## Assigned task
The listing below must be repeated word for word, with its images excluded.

## Supplied material
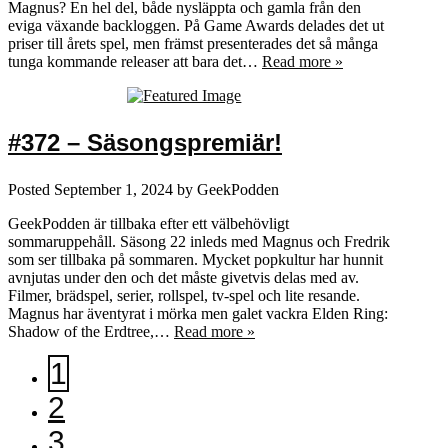
Magnus? En hel del, både nysläppta och gamla från den
eviga växande backloggen. På Game Awards delades det ut
priser till årets spel, men främst presenterades det så många
tunga kommande releaser att bara det…
Read more »
#372 – Säsongspremiär!
Posted
September 1, 2024
by
GeekPodden
GeekPodden är tillbaka efter ett välbehövligt
sommaruppehåll. Säsong 22 inleds med Magnus och Fredrik
som ser tillbaka på sommaren. Mycket popkultur har hunnit
avnjutas under den och det måste givetvis delas med av.
Filmer, brädspel, serier, rollspel, tv-spel och lite resande.
Magnus har äventyrat i mörka men galet vackra Elden Ring:
Shadow of the Erdtree,…
Read more »
1
2
3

## Task response
Magnus? En hel del, både nysläppta och gamla från den
eviga växande backloggen. På Game Awards delades det ut
priser till årets spel, men främst presenterades det så många
tunga kommande releaser att bara det…
Read more »
#372 – Säsongspremiär!
Posted
September 1, 2024
by
GeekPodden
GeekPodden är tillbaka efter ett välbehövligt
sommaruppehåll. Säsong 22 inleds med Magnus och Fredrik
som ser tillbaka på sommaren. Mycket popkultur har hunnit
avnjutas under den och det måste givetvis delas med av.
Filmer, brädspel, serier, rollspel, tv-spel och lite resande.
Magnus har äventyrat i mörka men galet vackra Elden Ring:
Shadow of the Erdtree,…
Read more »
1
2
3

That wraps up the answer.